W jaki sposób zrzeszanie się może być wsparciem za granicą i jakie narzędzia, waszym zdaniem, należy rozwijać, również w świetle sytuacji pandemicznej?

„Tworzenie sieci kontaktów jest bardzo ważne dla zwiększenia konkurencyjności. Firmy, które są częścią Confindustria Polonia są zakorzenione w strukturze społecznej kraju, ale utrzymują silne więzi z Włochami. Oznacza to, że z niektórymi członkami rozpoczęliśmy wspólną i ciągłą ścieżkę współpracy, która z pomocą naszych 4 centrów komunikacyjnych, stanowiących przydatne narzędzie do podtrzymywania codziennych kontaktów z Włochami. Zajmujemy się transportem i dzięki sieci, którą zbudowaliśmy w Polsce, jesteśmy w stanie sprostać wszelkim potrzebom logistycznym, nawet w czasie takim jak obecny, gdy transport drogowy jest poddany presji, a wiele firm ma trudności z transportem swoich towarów. Te po-covidowe miesiące pokazują bardzo silne przyspieszenie w ruchu towarów, a tworzenie się sieci kontaktów z przedsiębiorcami staje się niezbędne, aby być postrzeganym jako wiarygodny partner, oferujący wysokiej jakości usługi. Poznanie włoskich firm zagranicą sprzyja sytuacjom szybkiej i bezpośredniej współpracy, a inicjatywy tworzone przez Stowarzyszenie, takie jak „Guida paese 2021”, a także spotkania z przedsiębiorcami, dodatkowo sprzyjają wymianie doświadczeń”.

Silvio Corbucci – PLOH VENDING

„Jako przedsiębiorstwo świadczące usługi naszym najważniejszym celem było zaprezentowanie się na rynku przed włoskimi i polskimi firmami. Mając możliwość pokazania naszych usług na rynku byliśmy w stanie pokazać ich jakość i wydajność, a tym samym zdobyć kawałek rynku. Bez wątpienia Confindustria Polonia była w stanie zapewnić nam miejsce, którego szukaliśmy. Dzięki sieci firm, w której tworzenie i pielęgnowanie codziennie angażuje się Stowarzyszenie, możliwość współpracy, wiedzy i wymiany doświadczeń rośnie z dnia na dzień, dając również nam możliwość rozwoju.”

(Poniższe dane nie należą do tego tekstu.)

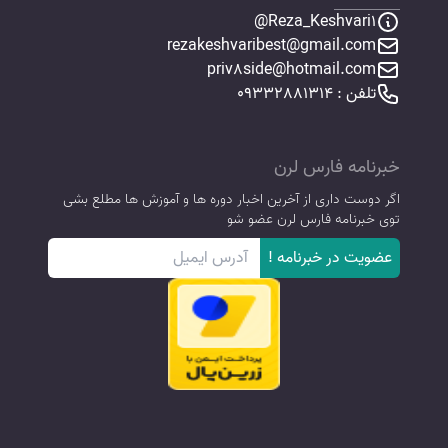
Reza_Keshvari1@
rezakeshvaribest@gmail.com
priv8side@hotmail.com
تلفن : 09332881314
خبرنامه فارس لرن
اگر دوست داری از آخرین اخبار دوره ها و آموزش ها مطلع بشی
توی خبرنامه فارس لرن عضو شو
عضویت در خبرنامه !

W jaki sposób zrzeszanie się może być wsparciem za granicą i jakie narzędzia, waszym zdaniem, należy rozwijać, również w świetle sytuacji pandemicznej?

„W pierwszym zderzeniu z zagranicznym systemem, na początku pojawia się dezorientacja, dlatego wybór Stowarzyszenia takiego jak Confindustria, które jest w stanie poprowadzić, doradzić i wspierać w pierwszych i w kolejnych krokach, było łutem szczęścia i doskonałą decyzją. Elementy wsparcia w rozwoju oferowane przez Confindustrię są coraz lepsze, co w konsekwencji zwiększa nasze korzyści jako firmy. Istnieje comiesięczny biuletyn, w którym członkowie dostają wiele przydatnych informacji o spotkaniach, odbywających się obecnie w trybie online, które wkrótce powrócą do formy stacjonarnej. Sieć firm utworzona przez Stowarzyszenie jest wartością dodaną. Wspólna wiedza i umiejętności sprawiają, że wszyscy członkowie są bogatsi o nowe doświadczenia”.

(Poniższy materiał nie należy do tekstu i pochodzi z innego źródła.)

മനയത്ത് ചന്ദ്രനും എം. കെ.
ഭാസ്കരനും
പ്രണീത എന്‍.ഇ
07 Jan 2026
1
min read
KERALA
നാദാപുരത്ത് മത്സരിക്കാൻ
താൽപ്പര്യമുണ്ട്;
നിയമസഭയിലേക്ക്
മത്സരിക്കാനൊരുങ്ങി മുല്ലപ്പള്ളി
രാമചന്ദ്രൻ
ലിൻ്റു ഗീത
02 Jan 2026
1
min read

W jaki sposób stowarzyszenie może być wsparciem w przyszłości i dlaczego radziłbyś innym przedsiębiorcom, żeby się zrzeszali i stawali partnerami?

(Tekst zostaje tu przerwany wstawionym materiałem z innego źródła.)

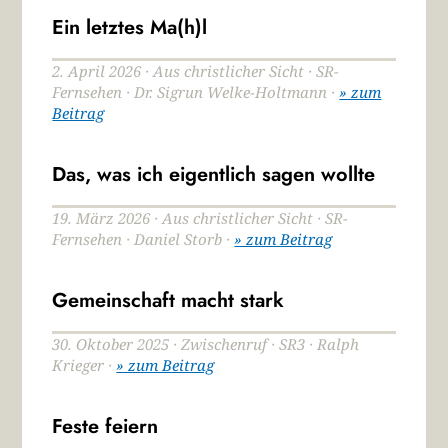
Ein letztes Ma(h)l
2. April 2026 · Aus christlicher Sicht · SR-
Fernsehen · Dr. Sigrun Welke-Holtmann ·
» zum
Beitrag
Das, was ich eigentlich sagen wollte
19. März 2026 · Aus christlicher Sicht · SR-
Fernsehen · Daniel Storb ·
» zum Beitrag
Gemeinschaft macht stark
30. Oktober 2025 · Zwischenruf · SR3 · Ralph
Krieger ·
» zum Beitrag
Feste feiern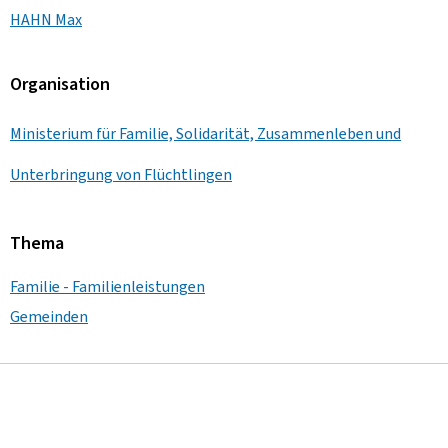
HAHN Max
Organisation
Ministerium für Familie, Solidarität, Zusammenleben und
Unterbringung von Flüchtlingen
Thema
Familie - Familienleistungen
Gemeinden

„Wykorzystanie synergii wiedzy jest ogromną zaletą Confindustri, kontakt z innymi firmami poprzez spotkania i widoczność zarówno wewnątrz, jak i na zewnątrz stowarzyszenia to kolejne pozytywne strony przynależności do Stowarzyszenia. Możliwość bycia na bieżąco z dynamiką kraju, który nas gości, również dzięki publikacji Guida Paese 2021, vademecum, uzupełniające wizję skutecznego i produktywnego działania, które Confindustria udostępniła swoim Partnerom. Przewodnik powstał powstał w celu pomocy wszystkim włoskim przedsiębiorcom już obecnym na terytorium Polski, będących w trakcie rozwijania działalności w tym kraju, a jako partnerzy strategiczni z przyjemnością przyczyniliśmy się do realizacji tego narzędzia”.

Alessandro Romei – RINA

„RINA to grupa z ponad 150-letnią historią, która liczy niecałe 5000 pracowników i jest obecna na całym świecie z ponad 200 biurami i laboratoriami. Nasza międzynarodowa i sektorowo niejednorodna obecność łączy się z wizją i celami stowarzyszeń branżowych, takich jak Confindustria Polonia. Rina zawsze wierzyła w stowarzyszenia, w silną i jednolitą reprezentację oraz w wielką zdolność włoskiego systemu do doceniania i dbania o wspólne interesy we wszystkich krajach, w których jesteśmy obecni, dlatego jesteśmy dziś strategicznymi partnerami Stowarzyszenia w Polsce”.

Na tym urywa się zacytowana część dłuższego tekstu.